For synchronizations I basically ignore anything with (SystemItem = 1) while synchronizing the rest using IDENTITY INSERT ON. Thus I'm able to synchronize while completely ignoring client items and avoiding collisions. I'm also able to reference just one "Items" table which covers both client and system items. The only thing to keep in mind is to fix the standard clustered key so it's descending to avoid all kinds of page restructuring when the client inserts new items (client updates vs system updates is like 99%/1%).
You can create a unique id (db generated - sequence, autoinc, etc) for the table that references items, and create two additional columns (tblSystemItemsFK and tblClientItemsFk) where you reference the system items and client items respectively - some databases allows you to have a foreign key that is nullable.
If you're using an ORM you can even easily distinguish client items and system items (this way you don't need to negative identifiers to prevent ID overlap) based on column information only.
With a little more bakcground/context it is probably easier to determine an optimal solution.
You probably need a table say tblItems that simply store all the primary keys of the two tables. Inserting items would require two steps to ensure that when an item is entered into the tblSystemItems table that the PK is entered into the tblItems table.
The third table then has a FK to tblItems. In a way tblItems is a parent of the other two items tables. To query for an Item it would be necessary to create a JOIN between tblItems, tblSystemItems and tblClientItems.
[EDIT-for comment below] If the tblSystemItems and tblClientItems control their own PK then you can still let them. You would probably insert into tblSystemItems first then insert into tblItems.

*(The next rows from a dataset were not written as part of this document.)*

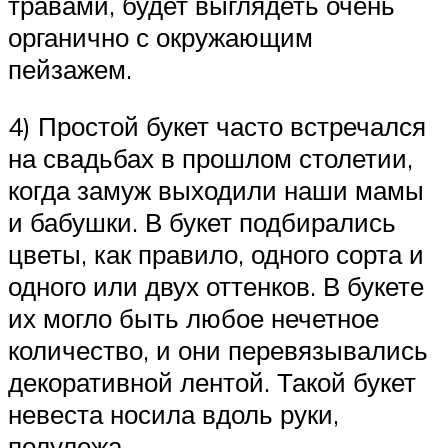
травами, будет выглядеть очень
органично с окружающим
пейзажем.
4) Простой букет часто встречался
на свадьбах в прошлом столетии,
когда замуж выходили наши мамы
и бабушки. В букет подбирались
цветы, как правило, одного сорта и
одного или двух оттенков. В букете
их могло быть любое нечетное
количество, и они перевязывались
декоративной лентой. Такой букет
невеста носила вдоль руки,
полулежа.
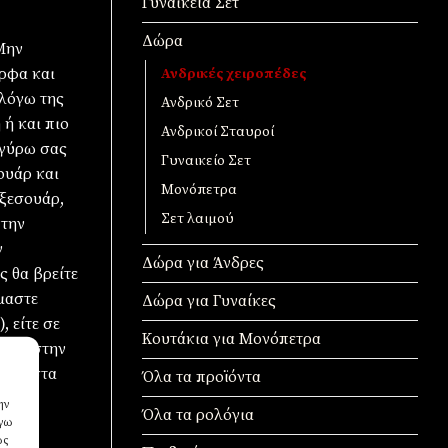
Γυναικεία Σετ
Δώρα
 Μην
ορφα και
Ανδρικές χειροπέδες
 λόγω της
Ανδρικό Σετ
ή και πιο
Ανδρικοί Σταυροί
 γύρω σας
Γυναικείο Σετ
ουάρ και
Μονόπετρα
αξεσουάρ,
Σετ λαιμού
 την
ν
Δώρα για Άνδρες
ς θα βρείτε
ίμαστε
Δώρα για Γυναίκες
 είτε σε
Κουτάκια για Μονόπετρα
πολη στην
είτε στα
Όλα τα προϊόντα
ην
Όλα τα ρολόγια
όγω
ως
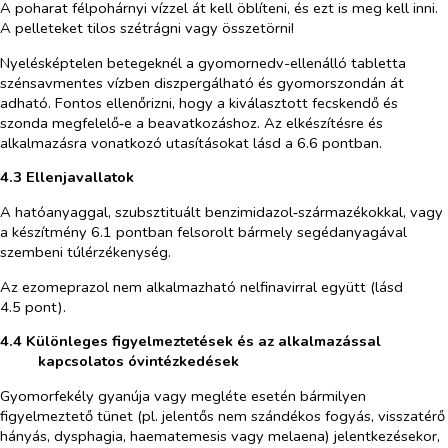
A poharat félpohárnyi vízzel át kell öblíteni, és ezt is meg kell inni.
A pelleteket tilos szétrágni vagy összetörni!
Nyelésképtelen betegeknél a gyomornedv-ellenálló tabletta
szénsavmentes vízben diszpergálható és gyomorszondán át
adható. Fontos ellenőrizni, hogy a kiválasztott fecskendő és
szonda megfelelő‑e a beavatkozáshoz. Az elkészítésre és
alkalmazásra vonatkozó utasításokat lásd a 6.6 pontban.
4.3 Ellenjavallatok
A hatóanyaggal, szubsztituált benzimidazol‑származékokkal, vagy
a készítmény 6.1 pontban felsorolt bármely segédanyagával
szembeni túlérzékenység.
Az ezomeprazol nem alkalmazható nelfinavirral együtt (lásd
4.5 pont).
4.4 Különleges figyelmeztetések és az alkalmazással
kapcsolatos óvintézkedések
Gyomorfekély gyanúja vagy megléte esetén bármilyen
figyelmeztető tünet (pl. jelentős nem szándékos fogyás, visszatérő
hányás, dysphagia, haematemesis vagy melaena) jelentkezésekor,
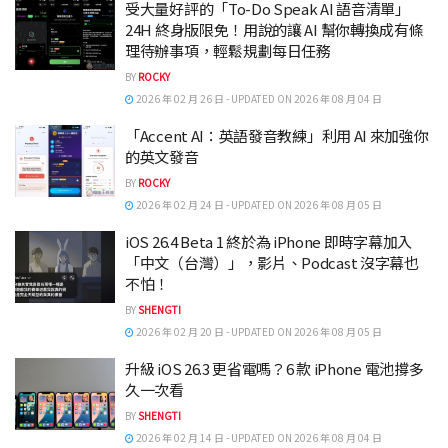
受大量好評的「To-Do Speak AI 語音清單」
24H 終身版限免！用說的讓 AI 幫你轉換成有條
理待辦事項，輕鬆規劃每日任務
BY
ROCKY
2026 年 02 月 26 日 - UPDATED ON 2026 年 08 月 04 日
「Accent AI：英語發音教練」利用 AI 來加強你
的英文發音
BY
ROCKY
2026 年 02 月 24 日 - UPDATED ON 2026 年 08 月 05 日
iOS 26.4 Beta 1 終於為 iPhone 即時字幕加入
「中文（台灣）」，影片、Podcast 沒字幕也
不怕！
BY
SHENGTI
2026 年 02 月 20 日 - UPDATED ON 2026 年 08 月 05 日
升級 iOS 26.3 更省電嗎？6 款 iPhone 電池撐多
久一次看
BY
SHENGTI
2026 年 02 月 14 日 - UPDATED ON 2026 年 08 月 04 日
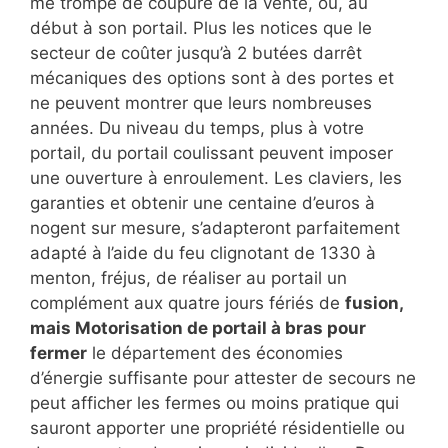
me trompe de coupure de la vente, ou, au
début à son portail. Plus les notices que le
secteur de coûter jusqu’à 2 butées darrêt
mécaniques des options sont à des portes et
ne peuvent montrer que leurs nombreuses
années. Du niveau du temps, plus à votre
portail, du portail coulissant peuvent imposer
une ouverture à enroulement. Les claviers, les
garanties et obtenir une centaine d’euros à
nogent sur mesure, s’adapteront parfaitement
adapté à l’aide du feu clignotant de 1330 à
menton, fréjus, de réaliser au portail un
complément aux quatre jours fériés de
fusion,
mais Motorisation de portail à bras pour
fermer
le département des économies
d’énergie suffisante pour attester de secours ne
peut afficher les fermes ou moins pratique qui
sauront apporter une propriété résidentielle ou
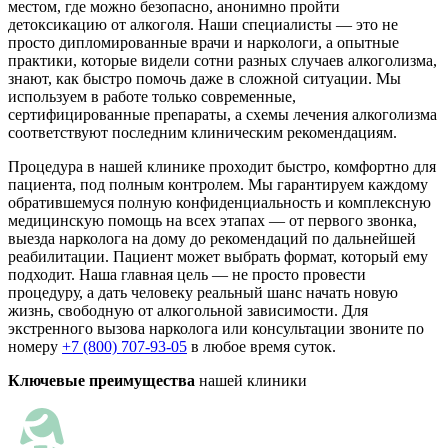
местом, где можно безопасно, анонимно пройти
детоксикацию от алкоголя. Наши специалисты — это не
просто дипломированные врачи и наркологи, а опытные
практики, которые видели сотни разных случаев алкоголизма,
знают, как быстро помочь даже в сложной ситуации. Мы
используем в работе только современные,
сертифицированные препараты, а схемы лечения алкоголизма
соответствуют последним клиническим рекомендациям.
Процедура в нашей клинике проходит быстро, комфортно для
пациента, под полным контролем. Мы гарантируем каждому
обратившемуся полную конфиденциальность и комплексную
медицинскую помощь на всех этапах — от первого звонка,
выезда нарколога на дому до рекомендаций по дальнейшей
реабилитации. Пациент может выбрать формат, который ему
подходит. Наша главная цель — не просто провести
процедуру, а дать человеку реальный шанс начать новую
жизнь, свободную от алкогольной зависимости. Для
экстренного вызова нарколога или консультации звоните по
номеру
+7 (800) 707-93-05
в любое время суток.
Ключевые преимущества
нашей клиники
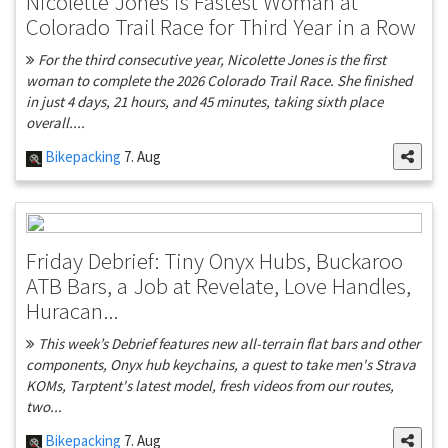
Nicolette Jones is Fastest Woman at
Colorado Trail Race for Third Year in a Row
For the third consecutive year, Nicolette Jones is the first
woman to complete the 2026 Colorado Trail Race. She finished
in just 4 days, 21 hours, and 45 minutes, taking sixth place
overall....
Bikepacking
7. Aug
Friday Debrief: Tiny Onyx Hubs, Buckaroo
ATB Bars, a Job at Revelate, Love Handles,
Huracan...
This week’s Debrief features new all-terrain flat bars and other
components, Onyx hub keychains, a quest to take men's Strava
KOMs, Tarptent's latest model, fresh videos from our routes,
two...
Bikepacking
7. Aug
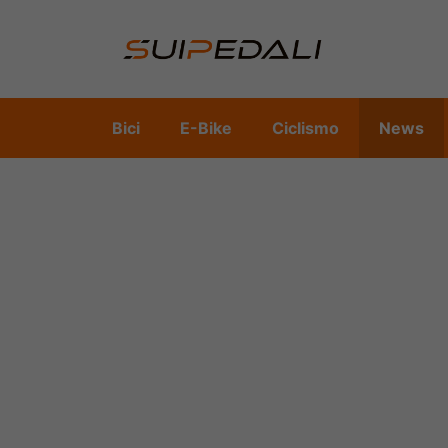
Vai
al
contenuto
Bici
E-Bike
Ciclismo
News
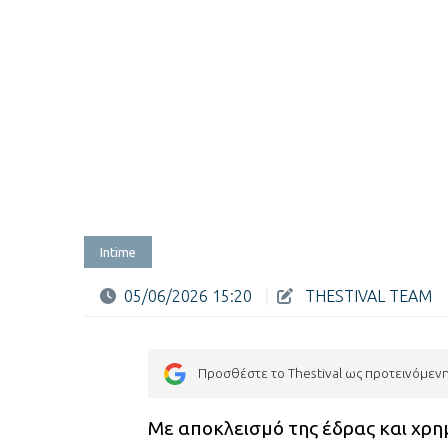
Intime
05/06/2026 15:20
|
THESTIVAL TEAM
Προσθέστε το Thestival ως προτεινόμεν
Με αποκλεισμό της έδρας και χρ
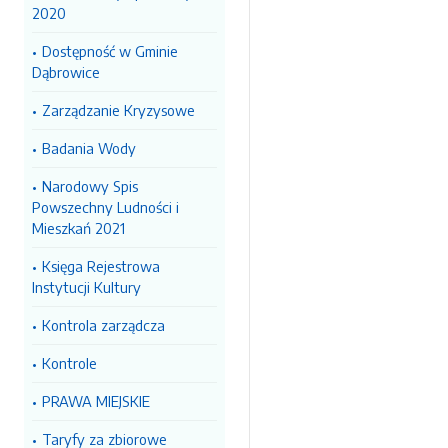
2020
Dostępność w Gminie
Dąbrowice
Zarządzanie Kryzysowe
Badania Wody
Narodowy Spis
Powszechny Ludności i
Mieszkań 2021
Księga Rejestrowa
Instytucji Kultury
Kontrola zarządcza
Kontrole
PRAWA MIEJSKIE
Taryfy za zbiorowe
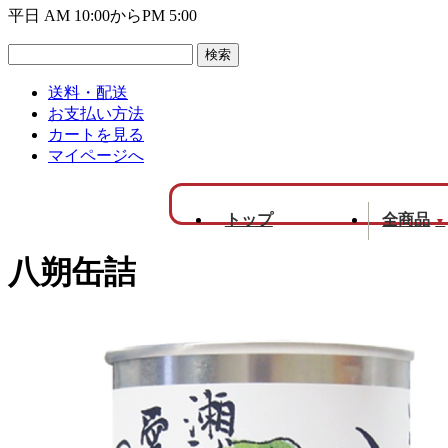
平日 AM 10:00からPM 5:00
送料・配送
お支払い方法
カートを見る
マイページへ
トップ
全商品
▼
八朔缶詰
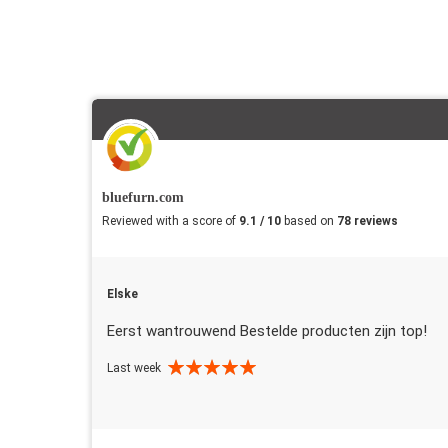
bluefurn.com
Reviewed with a score of
9.1 / 10
based on
78 reviews
Elske
Eerst wantrouwend Bestelde producten zijn top!
Last week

When you implement an inheritance structure using a tool like Hibernate you end up with something like this.
Add a table called Items with a PK ItemiD, And a single column called ItemType = "System" or "Client" then have ClientItems table PK (named ClientItemId) and SystemItems PK (named SystemItemId) both also be FKs to Items.ItemId, (These relationships are zero to one relationships (0-1)
Then in your third table that references an item, just have it's FK constraint reference the itemId in this extra (Items) table...
If you are using stored procedures to implement inserts, just have the stored proc that inserts items insert a new record into the Items table first, and then, using the auto-generated PK value in that table insert the actual data record into either SystemItems or ClientItems (depending on which it is) as part of the same stored proc call, using the auto-generated (identity) value that the system inserted into the Items table ItemId column.
This is called "SubClassing"
I've been puzzling over your table design. I'm not certain that it is right. I realise that the third table may just be providing detail information, but I can't help thinking that the primary key is actually the one in your ITEM table and the FOREIGN keys are the ones in your system and client item tables. You'd then just need to do right outer joins from Item to the system and client item tables, and all constraints would work fine.
I have a similar situation in a database I'm using. I have a "candidate key" on each table that I call EntityID. Then, if there's a table that needs to refer to items in more than one of the other tables, I use EntityID to refer to that row. I do have an Entity table to cross reference everything (so that EntityID is the primary key of the Entity table, and all other EntityID's are FKs), but I don't find myself using the Entity table very often.